BERLIN. Die in der Türkei lebenden Familienangehörigen von in Deutschland Versicherten könnten von der vorgeschlagenen Einschränkung der Familienversicherung befreit werden. Das entsprechende Sozialversicherungsabkommen von 1964, das diese Angelegenheit separat regelt, wurde im Bericht der Finanzkommission Gesundheit zu den möglichen Reformen nicht erwähnt, berichtet das Nachrichtenportal „Apollo News“.
Das Gremium empfiehlt, die beitragsfreie Familienversicherung für Ehepartner und Lebenspartner ohne Kinder unter sechs Jahren abzuschaffen. Demnach sei die bisherige Praxis historisch eng mit dem Bild der „Einverdienerehe“ verbunden, was sich allerdings in den vergangenen Jahrzehnten „deutlich“ geändert habe. Dafür soll der Paragraph 10 des Fünften Sozialgesetzbuchs geändert werden. Der Schritt soll im kommenden Jahr Einsparungen von 4,4 Milliarden Euro bringen.
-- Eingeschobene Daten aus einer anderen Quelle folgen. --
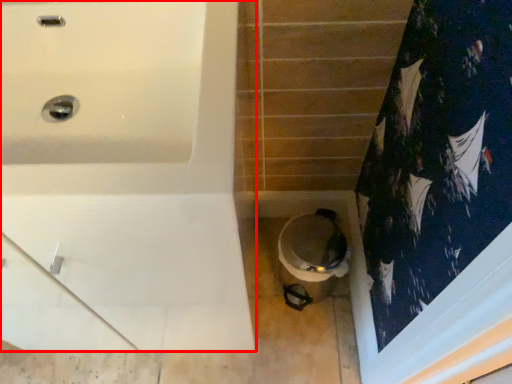 Question: In this image, where is bathtub (annotated by the red box) located relative to toilet?

Choices:
 (A) left
 (B) right

Answer: (A) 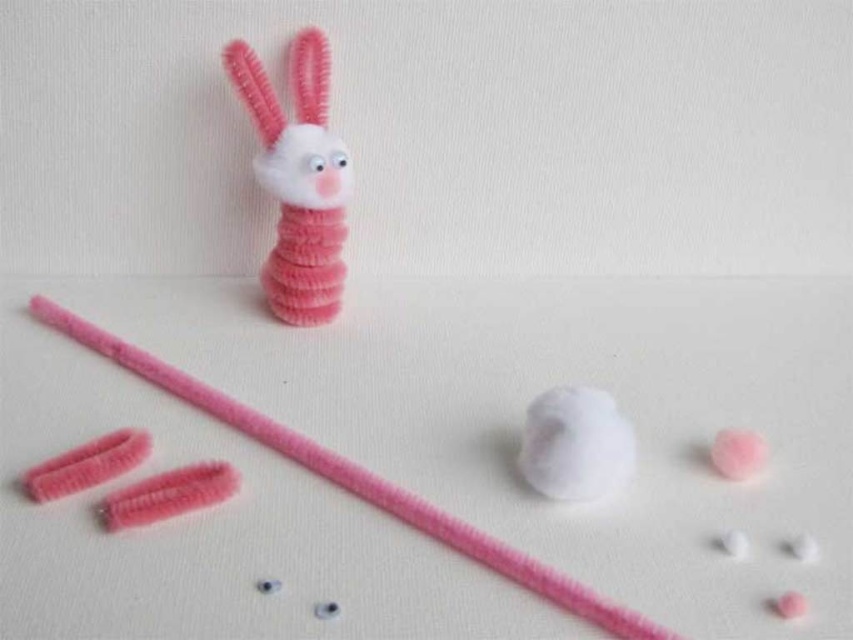 You are trying to decide which material to use for a craft project. You have a matte pink pipe cleaner at center and a white fluffy ball at center. Which one is wider?

The matte pink pipe cleaner at center might be wider than the white fluffy ball at center according to the description.

You are holding a magnifying glass and observing the craft project. Which object, the fuzzy pink pipe cleaner at center or the white fluffy ball at center, appears larger in your view?

The fuzzy pink pipe cleaner at center appears larger because it is closer to the viewer than the white fluffy ball at center.

You are organizing a craft kit and need to place the matte pink pipe cleaner at center and the white fluffy ball at center into a vertical storage container. Which object should you place first to ensure both fit vertically?

The white fluffy ball at center is shorter than the matte pink pipe cleaner at center, so you should place the white fluffy ball at center first to make space for the taller pipe cleaner. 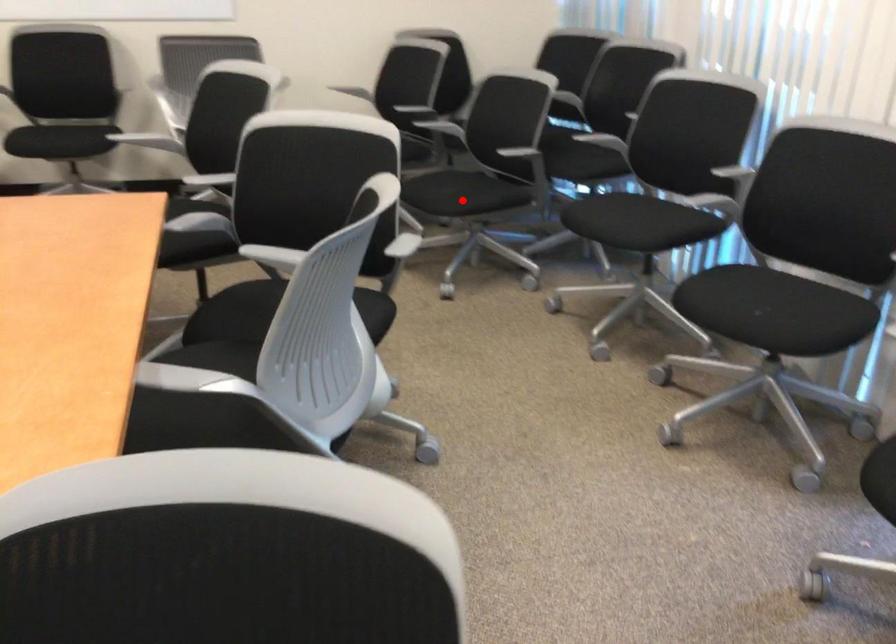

Auch die in der Türkei Lebenden profitieren von Familienversicherung
Vergangene Woche legte die Gesundheitsreform-Kommission insgesamt 66 Vorschläge vor, um das drohende Defizit der Krankenkassen in Höhe von 15 Milliarden Euro zu beseitigen (JF berichtete). Neben der Abschaffung der Familienversicherung regte das Gremium an, der Staat solle die Kosten für die medizinische Versorgung von Bürgergeldempfängern übernehmen.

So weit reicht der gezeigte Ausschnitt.